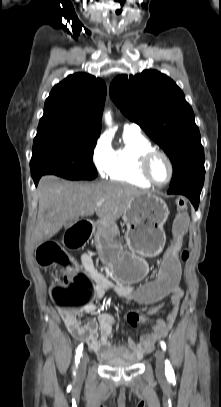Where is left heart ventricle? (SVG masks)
I'll use <instances>...</instances> for the list:
<instances>
[{"instance_id": "obj_1", "label": "left heart ventricle", "mask_w": 221, "mask_h": 407, "mask_svg": "<svg viewBox=\"0 0 221 407\" xmlns=\"http://www.w3.org/2000/svg\"><path fill=\"white\" fill-rule=\"evenodd\" d=\"M152 177L157 182H164L169 177V165L166 159L160 155L155 156L150 165Z\"/></svg>"}]
</instances>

Exercise brief = Type out the entries again without a single change, and leave the pictures out.

Task response =
Where is left heart ventricle? (SVG masks)
I'll use <instances>...</instances> for the list:
<instances>
[{"instance_id": "obj_1", "label": "left heart ventricle", "mask_w": 221, "mask_h": 407, "mask_svg": "<svg viewBox=\"0 0 221 407\" xmlns=\"http://www.w3.org/2000/svg\"><path fill=\"white\" fill-rule=\"evenodd\" d=\"M152 177L157 182H164L169 177V165L166 159L160 155L155 156L150 165Z\"/></svg>"}]
</instances>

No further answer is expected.